1. Continuous everywhere: We check continuity at the transition points $x=0$ and $x=1$. At $x=0$: $\lim_{x \to 0^-} f(x) = \lim_{x \to 0^-} x = 0$. $\lim_{x \to 0^+} f(x) = \lim_{x \to 0^+} x^2 = 0^2 = 0$. $f(0) = 0$. Since $\lim_{x \to 0^-} f(x) = \lim_{x \to 0^+} f(x) = f(0)$, $f(x)$ is continuous at $x=0$.
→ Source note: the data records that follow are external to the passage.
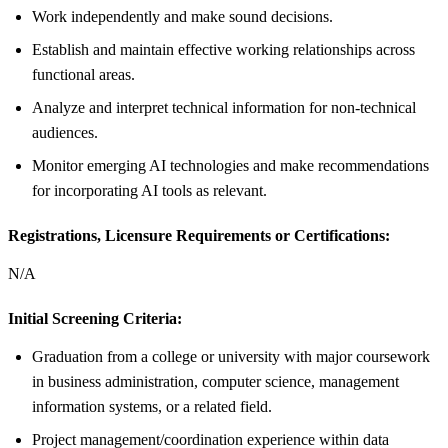
Work independently and make sound decisions.
Establish and maintain effective working relationships across
functional areas.
Analyze and interpret technical information for non-technical
audiences.
Monitor emerging AI technologies and make recommendations
for incorporating AI tools as relevant.
Registrations, Licensure Requirements or Certifications:
N/A
Initial Screening Criteria:
Graduation from a college or university with major coursework
in business administration, computer science, management
information systems, or a related field.
Project management/coordination experience within data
   At $x=1$: $\lim_{x \to 1^-} f(x) = \lim_{x \to 1^-} x^2 = 1^2 = 1$. $\lim_{x \to 1^+} f(x) = \lim_{x \to 1^+} x = 1$. $f(1) = 1$. Since $\lim_{x \to 1^-} f(x) = \lim_{x \to 1^+} f(x) = f(1)$, $f(x)$ is continuous at $x=1$. Since $f(x)$ is defined by polynomials ($x$ or $x^2$) in the intervals $(-\infty, 0)$, $(0, 1)$, and $(1, \infty)$, it is continuous there. Thus, $f(x)$ is continuous everywhere. This statement is true.

2. $Rf'(0) = 1$: $Rf'(0)$ is the right-hand derivative of $f(x)$ at $x=0$. $Rf'(0) = \lim_{h \to 0^+} \frac{f(0+h) - f(0)}{h}$. Since $f(0) = 0$ and for small $h > 0$, $f(h) = h^2$ (as $h \in (0, 1)$), we have: $Rf'(0) = \lim_{h \to 0^+} \frac{h^2 - 0}{h} = \lim_{h \to 0^+} \frac{h^2}{h} = \lim_{h \to 0^+} h = 0.$ The statement claims $Rf'(0) = 1$, which is false. This statement is not true.

3. Not differentiable at $x = 0$ and $x = 1$: At $x=0$: The left-hand derivative is $Lf'(0) = \lim_{h \to 0^-} \frac{f(0+h) - f(0)}{h}$. For $h < 0$, $f(h) = h$. $Lf'(0) = \lim_{h \to 0^-} \frac{h - 0}{h} = \lim_{h \to 0^-} 1 = 1.$ Since $Lf'(0) = 1$ and $Rf'(0) = 0$, $f(x)$ is not differentiable at $x=0$.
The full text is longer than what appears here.